Let's face it: It's not 1967, and "plastics" is not exactly the one word that comes to investors' and traders' minds when they are seeking fast-moving stocks.
Yet, some of Wednesday's best gainers hailed from the plastics industry. PolyOne (POL), for instance, gapped 9% higher in monster volume. The company, a maker of polymers and other materials used in the plastics industry, beat third-quarter earnings views, although it missed on the top line. The Ohio-based company said it expected double-digit earnings growth in the fourth quarter.
What really grabbed investor attention, however, was PolyOne's $250 million acquisition of Spartech (SEH), a Missouri-based outfit that makes plastic products for a variety of industrial applications. PolyOne said the acquisition would be accretive to earnings in the first full year.
PolyOne has market capitalization of around $1.6 billion, and it trades 426,000 shares per day on average. As with many small-cap names, PolyOne is volatile, with a beta of 1.64. It vaulted out of consolidation on Wednesday's news, and was perched just barely in buy range mid-session, with a gain of 4.2% above its Sept. 14 session peak of $17.53.

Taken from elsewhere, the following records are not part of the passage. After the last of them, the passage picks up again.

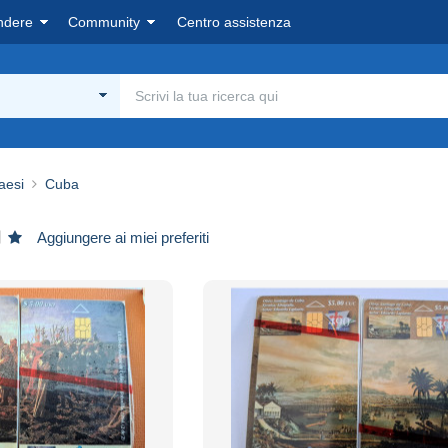
ndere
Community
Centro assistenza
aesi
Cuba
Aggiungere ai miei preferiti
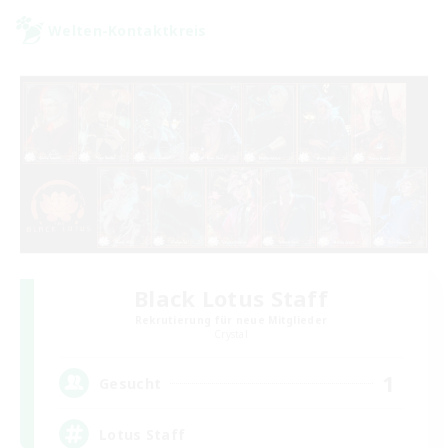
Welten-Kontaktkreis
Black Lotus Staff
Rekrutierung für neue Mitglieder
Crystal
1
Gesucht
Lotus Staff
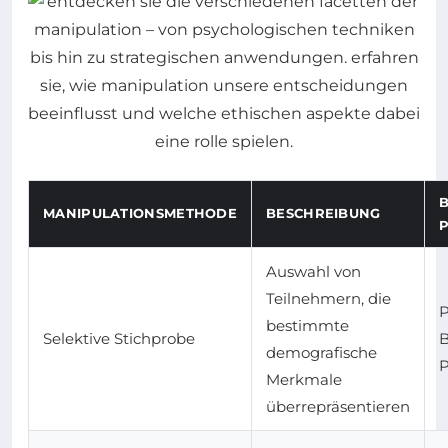
B
MANIPULATIONSMETHODE
BESCHREIBUNG
P
Auswahl von
Teilnehmern, die
P
bestimmte
Selektive Stichprobe
B
demografische
P
Merkmale
überrepräsentieren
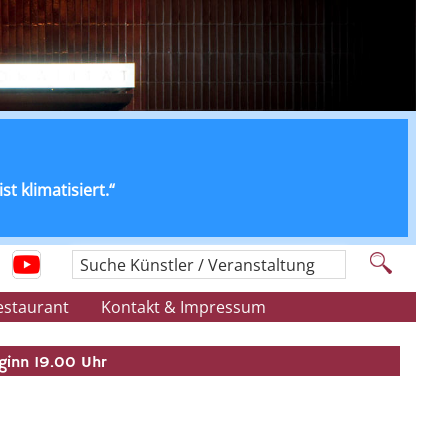
t klimatisiert.“
Suche Künstler / Veranstaltung
estaurant
Kontakt & Impressum
inn 19.00 Uhr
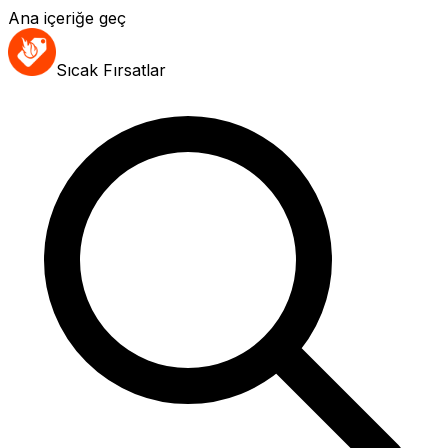
Ana içeriğe geç
Sıcak Fırsatlar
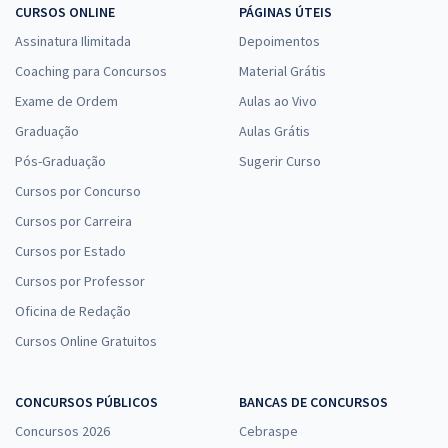
CURSOS ONLINE
PÁGINAS ÚTEIS
Assinatura Ilimitada
Depoimentos
Coaching para Concursos
Material Grátis
Exame de Ordem
Aulas ao Vivo
Graduação
Aulas Grátis
Pós-Graduação
Sugerir Curso
Cursos por Concurso
Cursos por Carreira
Cursos por Estado
Cursos por Professor
Oficina de Redação
Cursos Online Gratuitos
CONCURSOS PÚBLICOS
BANCAS DE CONCURSOS
Concursos 2026
Cebraspe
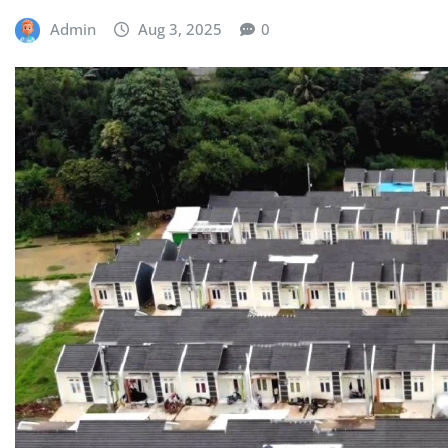
Admin
Aug 3, 2025
0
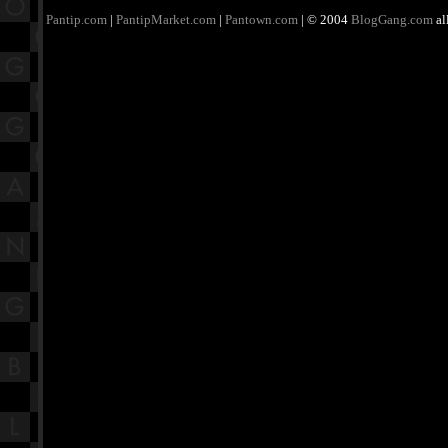
Pantip.com
|
PantipMarket.com
|
Pantown.com
| © 2004
BlogGang.com
al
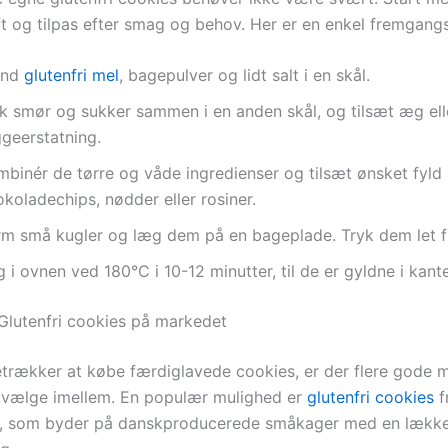
ft og tilpas efter smag og behov. Her er en enkel fremgan
and
glutenfri mel
, bagepulver og lidt salt i en skål.
sk smør og sukker sammen i en anden skål, og tilsæt æg ell
geerstatning.
mbinér de tørre og våde ingredienser og tilsæt ønsket fyld
koladechips, nødder eller rosiner.
rm små kugler og læg dem på en bageplade. Tryk dem let f
 i ovnen ved 180°C i 10-12 minutter, til de er gyldne i kant
Glutenfri cookies på markedet
etrækker at købe færdiglavede cookies, er der flere gode
t vælge imellem. En populær mulighed er
glutenfri cookies
f
, som byder på danskproducerede småkager med en lækk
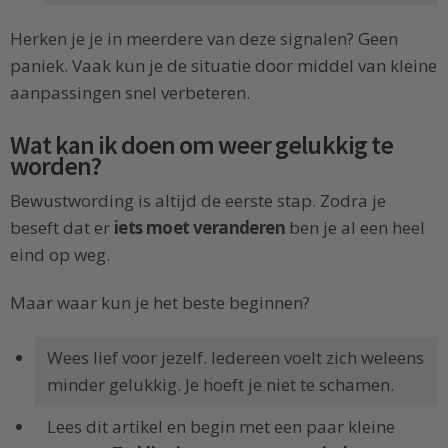
Herken je je in meerdere van deze signalen? Geen
paniek. Vaak kun je de situatie door middel van kleine
aanpassingen snel verbeteren.
Wat kan ik doen om weer gelukkig te
worden?
Bewustwording is altijd de eerste stap. Zodra je
beseft dat er
iets moet veranderen
ben je al een heel
eind op weg.
Maar waar kun je het beste beginnen?
Wees lief voor jezelf. Iedereen voelt zich weleens
minder gelukkig. Je hoeft je niet te schamen.
Lees dit artikel en begin met een paar kleine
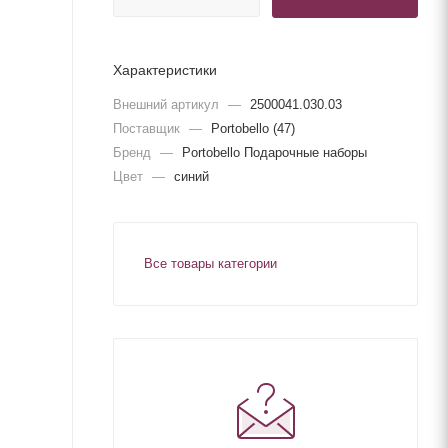
Характеристики
Внешний артикул
—
2500041.030.03
Поставщик
—
Portobello (47)
Бренд
—
Portobello Подарочные наборы
Цвет
—
синий
Все товары категории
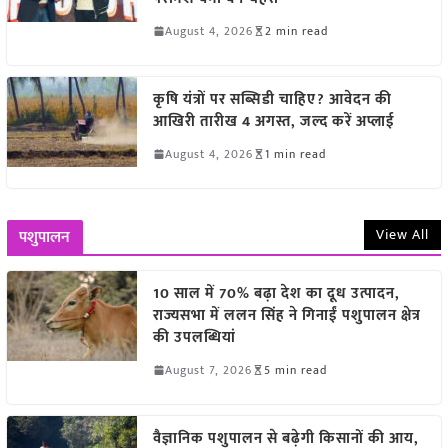
August 4, 2026
2 min read
कृषि यंत्रों पर सब्सिडी चाहिए? आवेदन की
आखिरी तारीख 4 अगस्त, जल्द करें अप्लाई
August 4, 2026
1 min read
View All
पशुपालन
10 साल में 70% बढ़ा देश का दूध उत्पादन,
राज्यसभा में ललन सिंह ने गिनाईं पशुपालन क्षेत्र
की उपलब्धियां
August 7, 2026
5 min read
वैज्ञानिक पशुपालन से बढ़ेगी किसानों की आय,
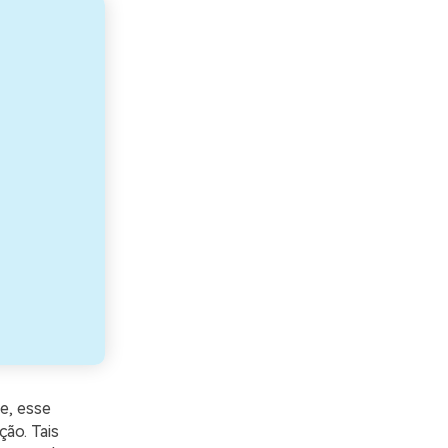
e, esse
ão. Tais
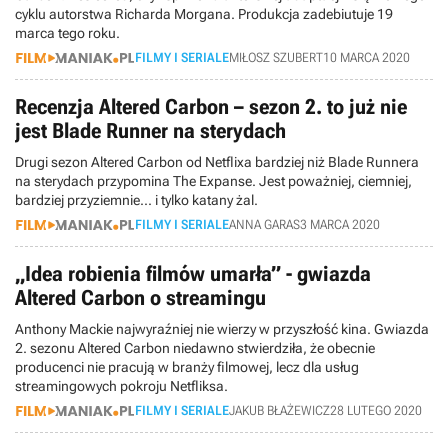
cyklu autorstwa Richarda Morgana. Produkcja zadebiutuje 19
marca tego roku.
FILMY I SERIALE
MIŁOSZ SZUBERT
10 MARCA 2020
Recenzja Altered Carbon – sezon 2. to już nie
jest Blade Runner na sterydach
Drugi sezon Altered Carbon od Netflixa bardziej niż Blade Runnera
na sterydach przypomina The Expanse. Jest poważniej, ciemniej,
bardziej przyziemnie... i tylko katany żal.
FILMY I SERIALE
ANNA GARAS
3 MARCA 2020
„Idea robienia filmów umarła” - gwiazda
Altered Carbon o streamingu
Anthony Mackie najwyraźniej nie wierzy w przyszłość kina. Gwiazda
2. sezonu Altered Carbon niedawno stwierdziła, że obecnie
producenci nie pracują w branży filmowej, lecz dla usług
streamingowych pokroju Netfliksa.
FILMY I SERIALE
JAKUB BŁAŻEWICZ
28 LUTEGO 2020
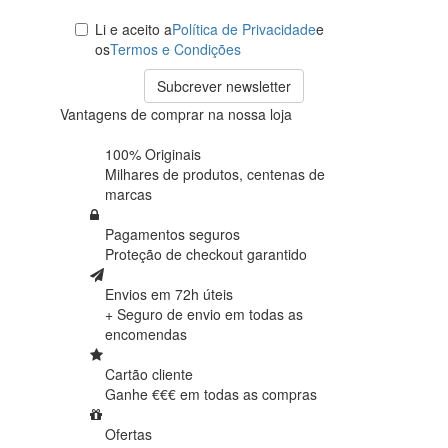
Li e aceito a
Política de Privacidade
e
os
Termos e Condições
Subcrever newsletter
Vantagens de comprar na nossa loja
100% Originais
Milhares de produtos,
centenas de
marcas
Pagamentos seguros
Proteção de
checkout garantido
Envios em 72h úteis
+ Seguro de envio em
todas as
encomendas
Cartão cliente
Ganhe €€€ em
todas as compras
Ofertas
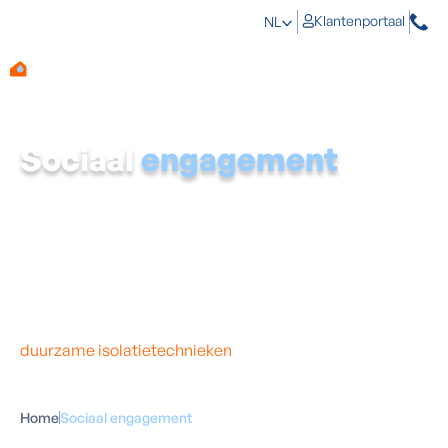
Klantenportaal
NL
Sociaal
engagement
Aqua Protect draagt het sociaal welzijn hoog in het
vaandel. We proberen ons als bedrijf dan ook positief en
actief te engageren door het ondersteunen van lokale
community-projecten en de keuze voor een
samenwerking met Belgische bedrijven.
Milieubewust door kleine inspanningen zoals
bijvoorbeeld het gebruik van gerecycleerd papier en
doorgedreven digitalisering maar ook zonnepanelen en
duurzame isolatietechnieken
als nevenactiviteiten van
Group Protect.
Home
Sociaal engagement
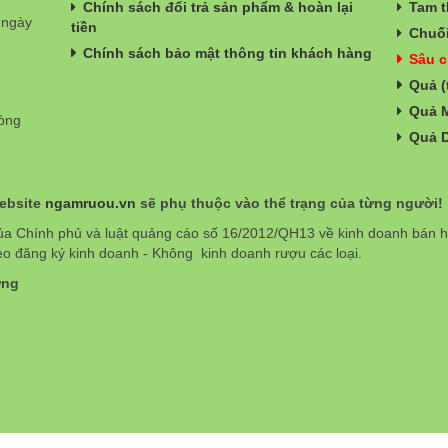
Chính sách đổi trả sản phẩm & hoàn lại
Tam t
 ngày
tiền
Chuối
Chính sách bảo mật thông tin khách hàng
Sâu c
Quả (
Quả 
hòng
Quả 
website
ngamruou.vn
sẽ phụ thuộc vào thể trạng của từng người!
ủa Chính phủ và luật quảng cáo số 16/2012/QH13 về kinh doanh bán
eo đăng ký kinh doanh - Không kinh doanh rượu các loại.
ơng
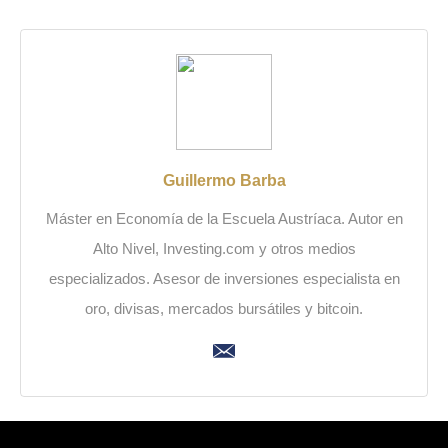
Guillermo Barba
Máster en Economía de la Escuela Austríaca. Autor en
Alto Nivel, Investing.com y otros medios
especializados. Asesor de inversiones especialista en
oro, divisas, mercados bursátiles y bitcoin.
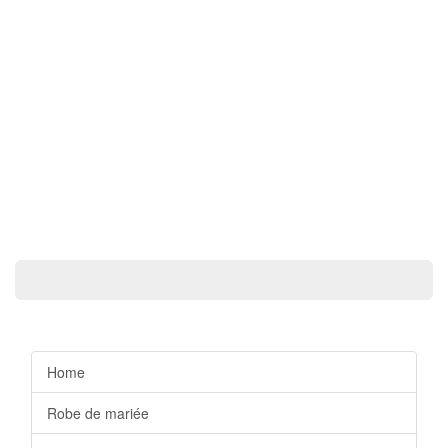
Home
Robe de mariée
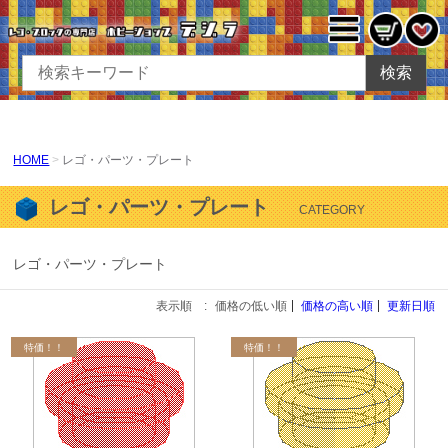
検索
HOME
レゴ・パーツ・プレート
レゴ・パーツ・プレート
CATEGORY
レゴ・パーツ・プレート
表示順 :
価格の低い順
価格の高い順
更新日順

It would not be surprising to see a post-gap pullback, which could give traders another opportunity to grab shares. However, be cognizant of the wider market correction, which usually adds downside risk to any given trade.
Another strong performer from the ranks of small-cap plastics makers is AEP Industries (AEPI). The New Jersey-based company rallied to an 11.5-year high last week, and then pulled back to find support at its 15-day exponential moving average.
AEP also had deal news this week, albeit quite small. On Monday, it said it would purchase the plastic films business from Canada's Transco Plastics for $5.3 million. AEP expects the deal to result in a gain of $30 million in net sales.
AEP technically falls under the definition of a small-cap name, with a market capitalization of $354 million. It's thinly traded, moving only 33,000 shares per day on average.
In terms of a potential buy opportunity, AEP is a bit frothy for my liking. The stock is working on its fifth month in a row of upside trade, and could use a consolidation of several weeks or even months at this juncture.
A better-known firm with exposure to the plastics industry is Eastman Chemical (EMN). The mid-cap hit resistance below $60 on two occasions in September and October, and shares are currently holding above support at $53.93. If the general market correction steepens, Eastman Chemical could slice through that support.
Analysts see double-digit earnings gains for the next two years, and the company is a dividend-payer. These are elements that could make Eastman attractive for investors.
The stock closed Wednesday at $54.46, 5% above its 200-day moving average. It last fell below that line in early June, while it was basing prior to a three-month rally.
The company is due to report its third quarter after the close Thursday. Analysts have pegged earnings at $1.42 a share on revenue of $2.36 billion. Those would constitute year-over-year increases.
Eastman Chemical beat views in three of the past four quarters.